Alzai appena la mano. «No, grazie.» La donna non cancellò il sorriso di circostanza dal viso e proseguì appena mezzo metro più in là col suo copione.

Nathan chinò il capo continuando a tormentarsi il labbro.

Mi appoggiai al sedile. «Sai, non posso credere che una persona possa arrivare a proteggere qualcuno picchiandolo. Col rasoio, addirittura. Se non fosse che lo stronzo le ha mandato indietro i vestiti, non risponde alle sue mail e per le foto che ho visto, penserei che sia tutto un delirio della vecchia.»

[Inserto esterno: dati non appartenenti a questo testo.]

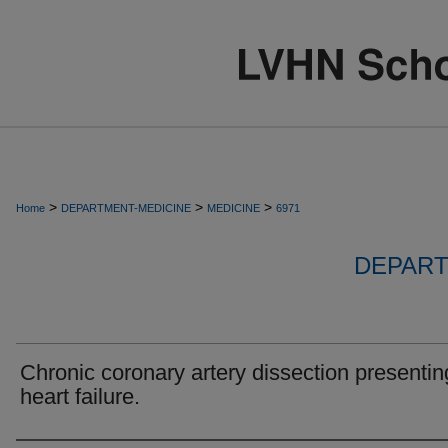
>
>
>
Home
DEPARTMENT-MEDICINE
MEDICINE
6971
DEPART
Chronic coronary artery dissection presentin
heart failure.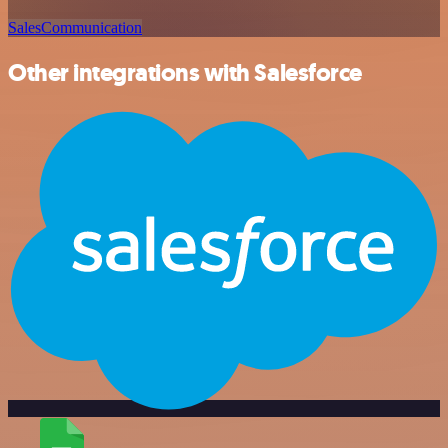
Sales
Communication
Other integrations with Salesforce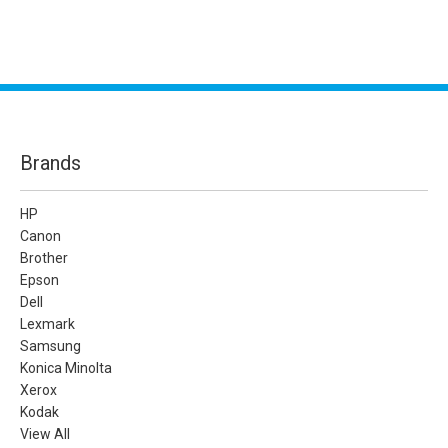
Brands
HP
Canon
Brother
Epson
Dell
Lexmark
Samsung
Konica Minolta
Xerox
Kodak
View All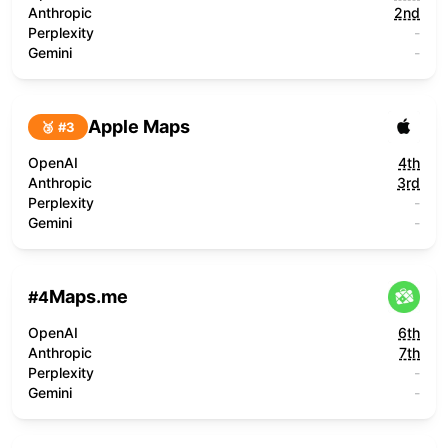
Anthropic
2nd
Perplexity
-
Gemini
-
Apple Maps
🥉 #
3
OpenAI
4th
Anthropic
3rd
Perplexity
-
Gemini
-
Maps.me
#
4
OpenAI
6th
Anthropic
7th
Perplexity
-
Gemini
-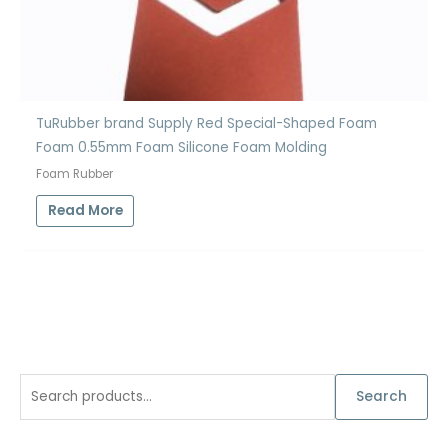
TuRubber brand Supply Red Special-Shaped Foam
Foam 0.55mm Foam Silicone Foam Molding
Foam Rubber
Read More
S
Search
e
a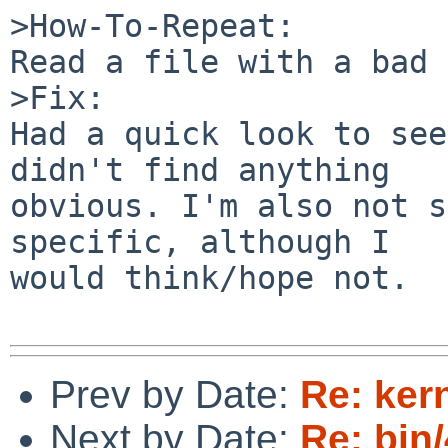
>How-To-Repeat:

Read a file with a bad 
>Fix:

Had a quick look to see
didn't find anything

obvious. I'm also not s
specific, although I

would think/hope not.

Prev by Date:
Re: ker
Next by Date:
Re: bin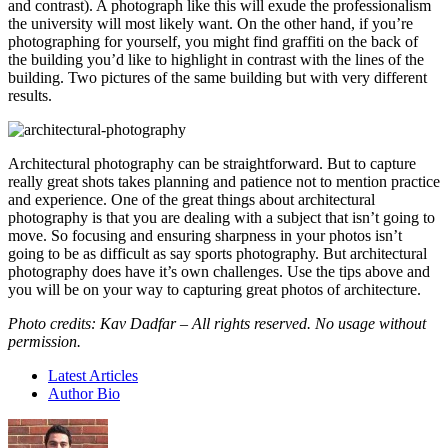
and contrast). A photograph like this will exude the professionalism
the university will most likely want. On the other hand, if you’re
photographing for yourself, you might find graffiti on the back of
the building you’d like to highlight in contrast with the lines of the
building. Two pictures of the same building but with very different
results.
Architectural photography can be straightforward. But to capture
really great shots takes planning and patience not to mention practice
and experience. One of the great things about architectural
photography is that you are dealing with a subject that isn’t going to
move. So focusing and ensuring sharpness in your photos isn’t
going to be as difficult as say sports photography. But architectural
photography does have it’s own challenges. Use the tips above and
you will be on your way to capturing great photos of architecture.
Photo credits: Kav Dadfar – All rights reserved. No usage without
permission.
Latest Articles
Author Bio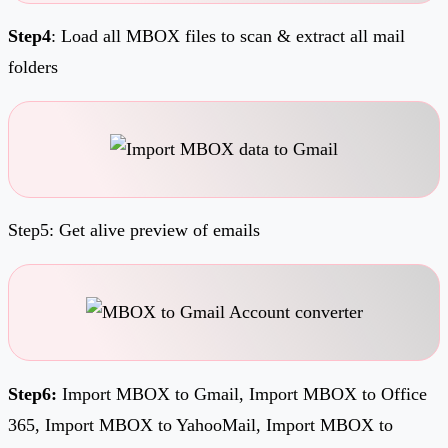
Step4
: Load all MBOX files to scan & extract all mail
folders
Step5: Get alive preview of emails
Step6:
Import MBOX to Gmail, Import MBOX to Office
365, Import MBOX to YahooMail, Import MBOX to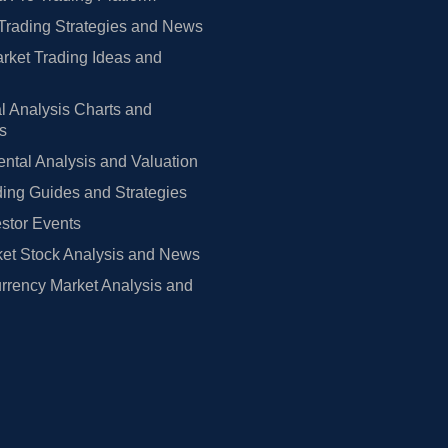
Trading Strategies and News
rket Trading Ideas and
l Analysis Charts and
rs
tal Analysis and Valuation
ing Guides and Strategies
estor Events
et Stock Analysis and News
rrency Market Analysis and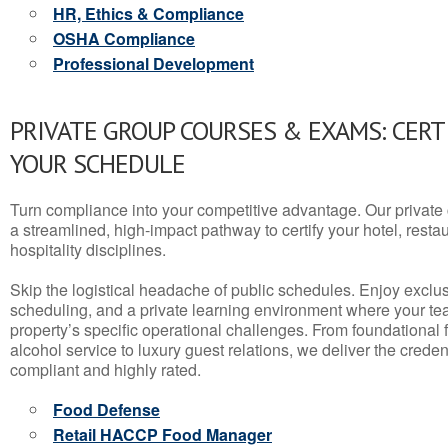
HR, Ethics & Compliance
OSHA Compliance
Professional Development
PRIVATE GROUP COURSES & EXAMS: CERT
YOUR SCHEDULE
Turn compliance into your competitive advantage. Our privat
a streamlined, high-impact pathway to certify your hotel, restaura
hospitality disciplines.
Skip the logistical headache of public schedules. Enjoy exclusi
scheduling, and a private learning environment where your t
property’s specific operational challenges. From foundational
alcohol service to luxury guest relations, we deliver the crede
compliant and highly rated.
Food Defense
Retail HACCP Food Manager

«Avrei dato qualunque cosa perché mia madre mi picchiasse.» Sbottò alla fine Nate, in un tono cupo. La sua mascella si contraeva con un ritmo regolare, così intensa che mi trasmetteva l'angoscia dei suoi ricordi. «Dovevo solo tenere dietro a Nicole. Era il mio unico dovere.» Il suo pomo d'Adamo si mosse in su poi in giù. «Ogni tanto lo rivedo. Se sbagliavo, mamma guardava Marianne e mia sorella mi schiaffeggiava. Non c'era nemmeno bisogno che glielo dicesse. Non mi parlava, né parlava di me. Per lei non sono mai esistito. Dovevo solo tenere dietro a mia sorella minore mentre mia sorella maggiore mi puniva.»

Ricordavo il clima che c'era in famiglia in casa sua: avevo imparato a riconoscere quel distacco oscuro, che penetrava la pelle e raggiungeva le ossa fino a ridurle cenere, morte. Per quello avevo convinto mio padre ad adottare quel rosso sbandato. Lo lasciai parlare. Era sempre così chiuso che le poche volte che si lasciava andare erano necessarie per lui quanto per me. Nathan mi aveva salvato, io volevo salvare lui.

Si voltò e mi rivolse un sorriso storto, triste come i suoi occhi lucidi. Rabbrividii, erano anni che non lo vedevo così sconvolto, pallido. Scosse la testa. «La prima volta che mi sono sentito esistere è stato quando David mi ha messo in castigo per aver fatto a pugni in palestra.» Le sue dita si insinuarono nella mano libera, a differenza di Juno erano bollenti.